4. Can Yücel meselesi
Nedim Günsür’ün Can Yücel ile olan münakaşası, sanat dünyasınca bilinen ve Günsür’e de “Can Yücel Portreleri”ni resmettiren bir olay. Hikâye şu: Bir gece, ressam Avni Erbaş’ın evinde toplanılır. Can Yücel ile Bedri Rahmi de konuklar arasındadır. Nedim Günsür ne söylerse Can Yücel aksini savunur tüm gece. Günsür ortamda yeni ve hocalarının arasında olduğu için alttan alıp sessiz kalır. Lakin yanıt verememenin getirdiği iç sıkıntısından olacak ki, o gece eve döndüğünde yarım düzine Can Yücel portresi yapar. Kavga sevmeyen, barışçıl tabiatlı Günsür, bu özelliklerine karşın kendisini hak etmediği bir duruma düşüren Can Yücel’e olan kızgınlığını yine sanatıyla gösterir ve ortaya çok önemli sanat eserleri çıkar.
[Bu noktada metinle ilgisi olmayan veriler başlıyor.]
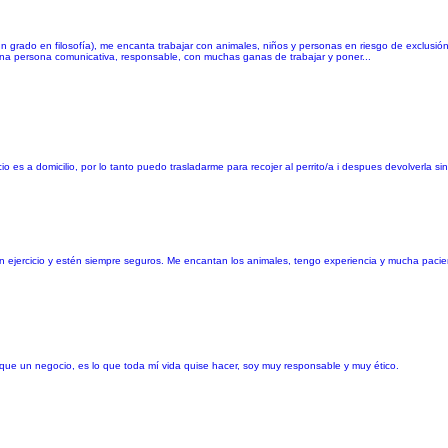
un grado en filosofía), me encanta trabajar con animales, niños y personas en riesgo de exclusión s
 una persona comunicativa, responsable, con muchas ganas de trabajar y poner...
io es a domicilio, por lo tanto puedo trasladarme para recojer al perrito/a i despues devolverla 
ejercicio y estén siempre seguros. Me encantan los animales, tengo experiencia y mucha pacie
que un negocio, es lo que toda mí vida quise hacer, soy muy responsable y muy ético.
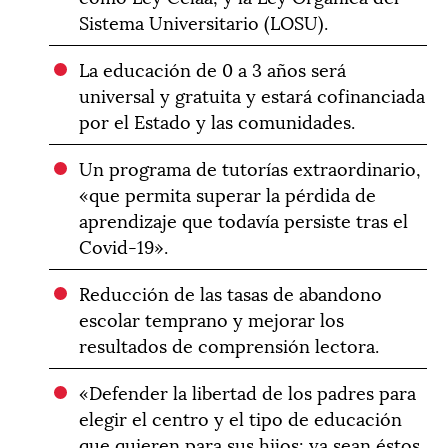
Sistema Universitario (LOSU).
La educación de 0 a 3 años será
universal y gratuita y estará cofinanciada
por el Estado y las comunidades.
Un programa de tutorías extraordinario,
«que permita superar la pérdida de
aprendizaje que todavía persiste tras el
Covid-19».
Reducción de las tasas de abandono
escolar temprano y mejorar los
resultados de comprensión lectora.
«Defender la libertad de los padres para
elegir el centro y el tipo de educación
que quieren para sus hijos: ya sean éstos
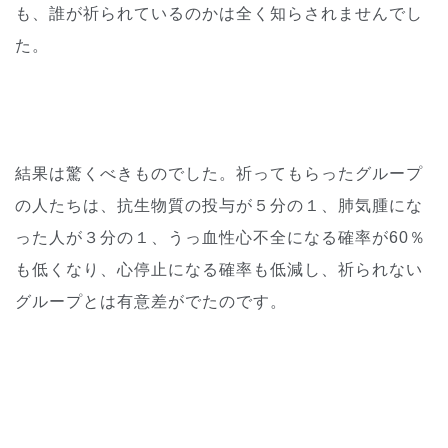
も、誰が祈られているのかは全く知らされませんでし
た。
結果は驚くべきものでした。祈ってもらったグループ
の人たちは、抗生物質の投与が５分の１、肺気腫にな
った人が３分の１、うっ血性心不全になる確率が60％
も低くなり、心停止になる確率も低減し、祈られない
グループとは有意差がでたのです。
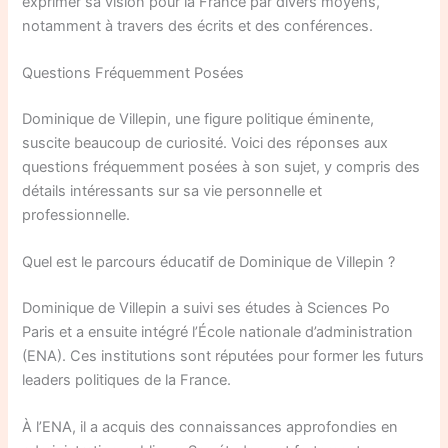
exprimer sa vision pour la France par divers moyens,
notamment à travers des écrits et des conférences.
Questions Fréquemment Posées
Dominique de Villepin, une figure politique éminente,
suscite beaucoup de curiosité. Voici des réponses aux
questions fréquemment posées à son sujet, y compris des
détails intéressants sur sa vie personnelle et
professionnelle.
Quel est le parcours éducatif de Dominique de Villepin ?
Dominique de Villepin a suivi ses études à Sciences Po
Paris et a ensuite intégré l’École nationale d’administration
(ENA). Ces institutions sont réputées pour former les futurs
leaders politiques de la France.
À l’ENA, il a acquis des connaissances approfondies en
5. Edebiyat ve resim ilişkisi
Günsür, bir ressam olmakla beraber edebiyata da ilgi duyan, sıkı yazar dostluklarıyla da bilinen biridir. Onun edebiyat dünyasına ilk girişi, kitap kapak tasarımları ile başlar. Melih Cevdet Anday’ın bir kitabının kapak tasarımını üstlenmesi ilk örneklerdendir. Kitap kapakları için tasarladığı resimlerin yerini daha sonra, yaptığı resimlerin kitap kapağı olarak kullanılması alır. Tomris Uyar’dan Yılmaz Güney’e, Fakir Baykurt’a kadar, onun resimleri kitap kapağı olarak tercih edilir. Yaşar Kemal’in “Orta Direk” romanı da, Günsür’ün “Göçerler” serisine ilham kaynağı olur.
6. Onuncu Köy (1963)
Fakir Baykurt’un “Onuncu Köy” eserinden hareketle çizdiği tablodur.
7. Savaş Canavarı (1959)
Ressamın lise ve akademi yılları, Kurtuluş Savaşı’nın etkilerinin görüldüğü bir dönemdir. Bu dönemdeki pek çok ürününde savaş temasını işler.
8. Köylü Ailesi (1975)
İstanbul’a dönüp kent hayatı ve kentin kuşattığı insanları toplumsal bazda resmetmeden önce, Anadolu’da yaşayan biri olarak Anadolu insanını da çizer Günsür.